Damien, saw that need for human embracing and he did so with love, the love that God had for these people that they needed to understand. Damien awakened an entire culture to believe that God had not run afoul of them. That God had not forgotten them, exiling them to a lost continent to waste away. God was truly here with them, suffering with them and leading them to a deeper and more intimate experience of the cross than one might expect on the surface.

Damien is going to be raised to Sainthood today. And his life beckons us to consider some of the same deep questions he faced:

Who do I place on a island and conveniently forget about?
What role do I play in reconciling those who long for human contact with God and the world?
Who are our lepers? The people nobody wants anything to do with?

We have murderers and prisoners and child molesters who we all "put away and out of our sight" and conveniently remind ourselves of their guilt but never of their humanity. We have the unborn who we often think of as an inconvenience, especially for young teens who get pregnant. instead of providing care we settle for death for the child in the womb and we tell the teen that they simply can handle the pressures of parenthood and adolescence while not really offering any real assistance whatsoever.

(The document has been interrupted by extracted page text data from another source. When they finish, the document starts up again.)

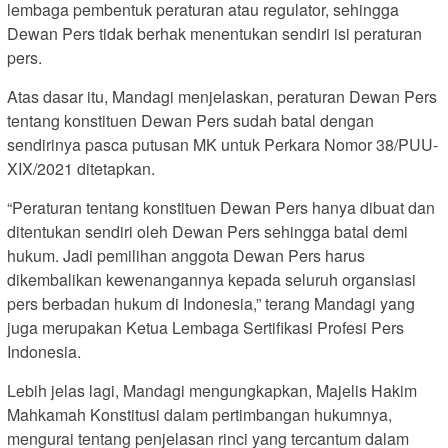
lembaga pembentuk peraturan atau regulator, sehingga
Dewan Pers tidak berhak menentukan sendiri isi peraturan
pers.
Atas dasar itu, Mandagi menjelaskan, peraturan Dewan Pers
tentang konstituen Dewan Pers sudah batal dengan
sendirinya pasca putusan MK untuk Perkara Nomor 38/PUU-
XIX/2021 ditetapkan.
“Peraturan tentang konstituen Dewan Pers hanya dibuat dan
ditentukan sendiri oleh Dewan Pers sehingga batal demi
hukum. Jadi pemilihan anggota Dewan Pers harus
dikembalikan kewenangannya kepada seluruh organsiasi
pers berbadan hukum di Indonesia,” terang Mandagi yang
juga merupakan Ketua Lembaga Sertifikasi Profesi Pers
Indonesia.
Lebih jelas lagi, Mandagi mengungkapkan, Majelis Hakim
Mahkamah Konstitusi dalam pertimbangan hukumnya,
mengurai tentang penjelasan rinci yang tercantum dalam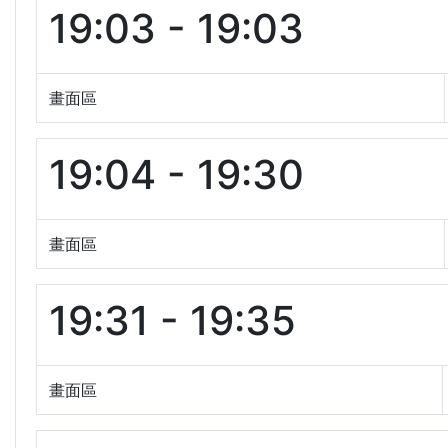
19:03 - 19:03
畫面區
19:04 - 19:30
畫面區
19:31 - 19:35
畫面區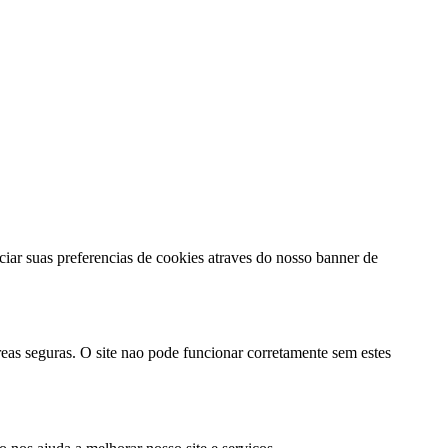
iar suas preferencias de cookies atraves do nosso banner de
reas seguras. O site nao pode funcionar corretamente sem estes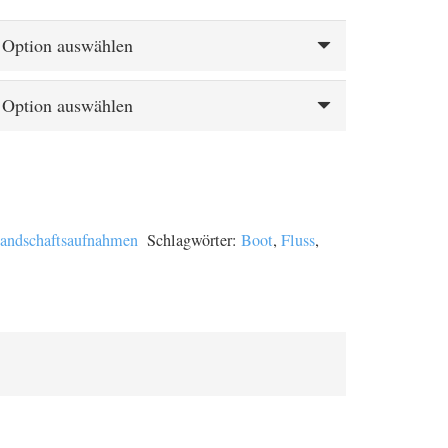
€
 €
andschaftsaufnahmen
Schlagwörter:
Boot
,
Fluss
,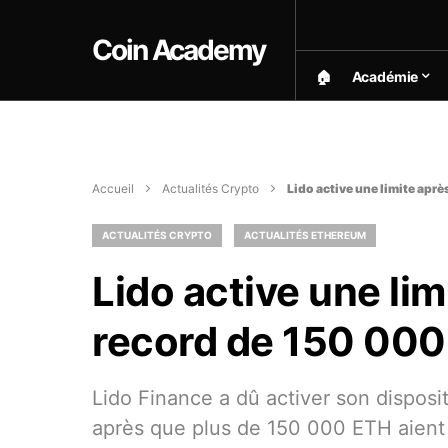
Coin Academy
🏠︎
Académie
Accueil
Actualités Crypto
Lido active une limite apr
ACTUALITÉS CRYPTO
ACTUALITÉS ETHEREUM
Lido active une li
record de 150 000
Lido Finance a dû activer son dispositi
après que plus de 150 000 ETH aient 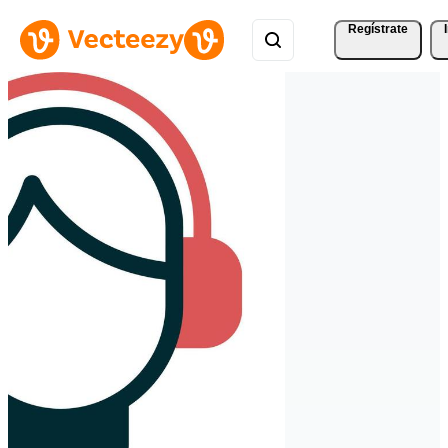
Regístrate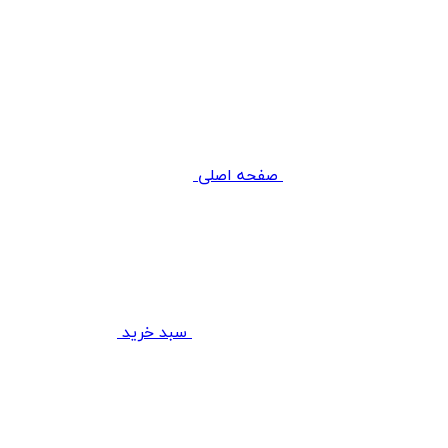
صفحه اصلی
سبد خرید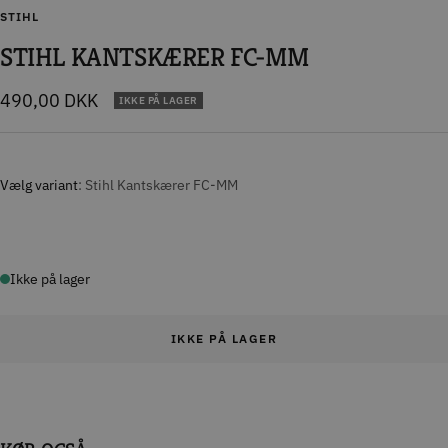
STIHL
STIHL KANTSKÆRER FC-MM
Tilbudspris
490,00 DKK
IKKE PÅ LAGER
Vælg variant
Stihl Kantskærer FC-MM
Ikke på lager
IKKE PÅ LAGER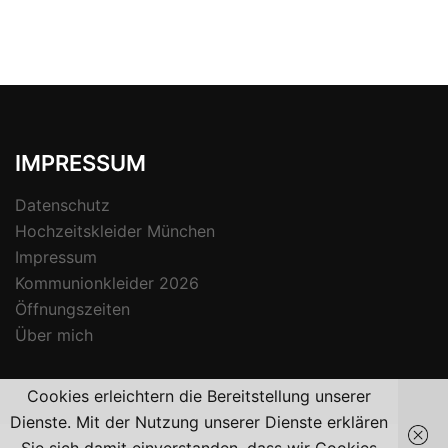
IMPRESSUM
Datenschutz
Hochzeitskleider München
Impressum
Kommunionkleider 2026
Öffnungszeiten
Über mich
Cookies erleichtern die Bereitstellung unserer
Dienste. Mit der Nutzung unserer Dienste erklären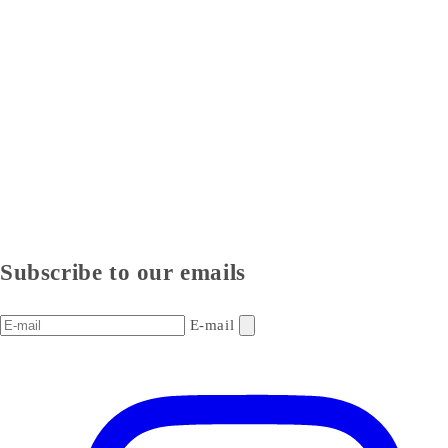
Subscribe to our emails
E-mail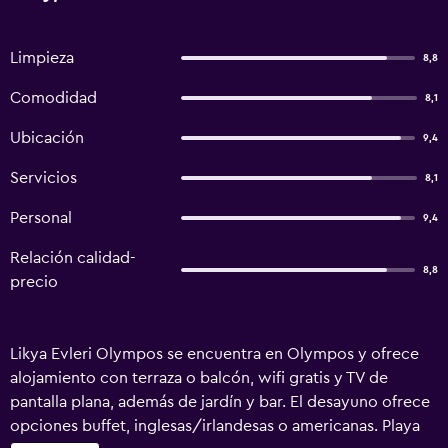
Limpieza
8,8
Comodidad
8,1
Ubicación
9,4
Servicios
8,1
Personal
9,4
Relación calidad-
8,8
precio
Likya Evleri Olympos se encuentra en Olympos y ofrece
alojamiento con terraza o balcón, wifi gratis y TV de
pantalla plana, además de jardín y bar. El desayuno ofrece
opciones buffet, inglesas/irlandesas o americanas. Playa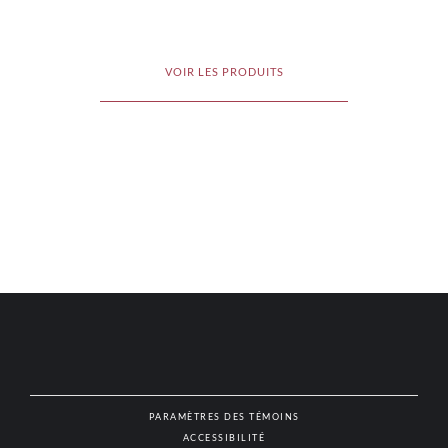
VOIR LES PRODUITS
PARAMÈTRES DES TÉMOINS
ACCESSIBILITÉ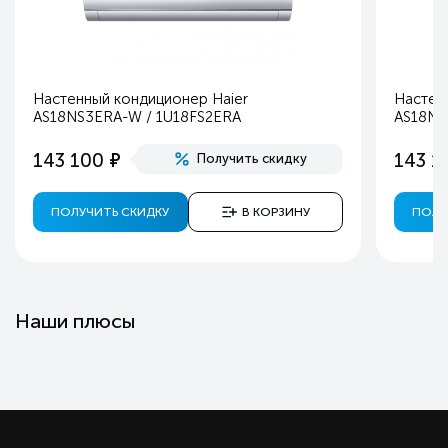
Настенный кондиционер Haier
Настен
AS18NS3ERA-W / 1U18FS2ERA
AS18NS
е
143 100
143 1
Получить скидку
ПОЛУЧИТЬ СКИДКУ
В КОРЗИНУ
ПОЛУ
Наши плюсы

Many of us place our elderly in their own exiles, forgetting about them in nursing homes and never taking any time for a visit much less a daily one.

We don't have to go to Molokai to find our own lepers.

And by the same token, we don't have to go to Molokai to see Fr Damien either. We need to look into our own hearts and into the heart of Damien's example as well. It is there that we find God tugging at our heart and begging us not to forget all those who can be easily forgotten.

So let us pray to St Damien today that he might show us the way to our own human heart's deeper longings for others. To which "forgotten land" might you have need to visit or re-visit?

Who have you forgotten? It is only your embrace that they long for today.


6 comments:

St Edwards Blog said...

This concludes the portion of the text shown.